* WORK ITEM *
Transcribe, without alteration, only the lines from the one containing "VIP Content, Personal" through the last line of the material, both ends included.
========
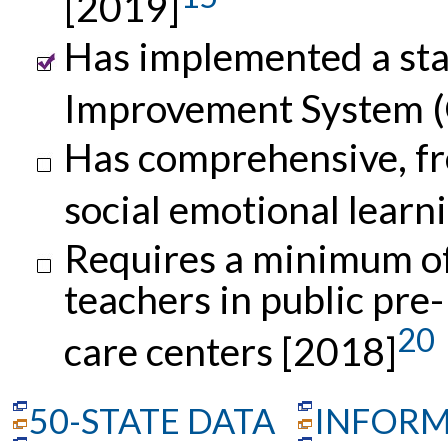
[2019]
Has implemented a sta
Improvement System (
Has comprehensive, fr
social emotional learn
Requires a minimum of 
teachers in public pre
20
care centers [2018]
50-STATE DATA
INFORM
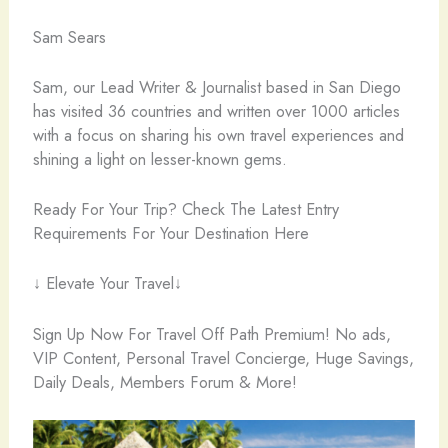
Sam Sears
Sam, our Lead Writer & Journalist based in San Diego
has visited 36 countries and written over 1000 articles
with a focus on sharing his own travel experiences and
shining a light on lesser-known gems.
Ready For Your Trip? Check The Latest Entry
Requirements For Your Destination Here
↓ Elevate Your Travel↓
Sign Up Now For Travel Off Path Premium! No ads,
VIP Content, Personal Travel Concierge, Huge Savings,
Daily Deals, Members Forum & More!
========
* ANSWER SECTION *
VIP Content, Personal Travel Concierge, Huge Savings,
Daily Deals, Members Forum & More!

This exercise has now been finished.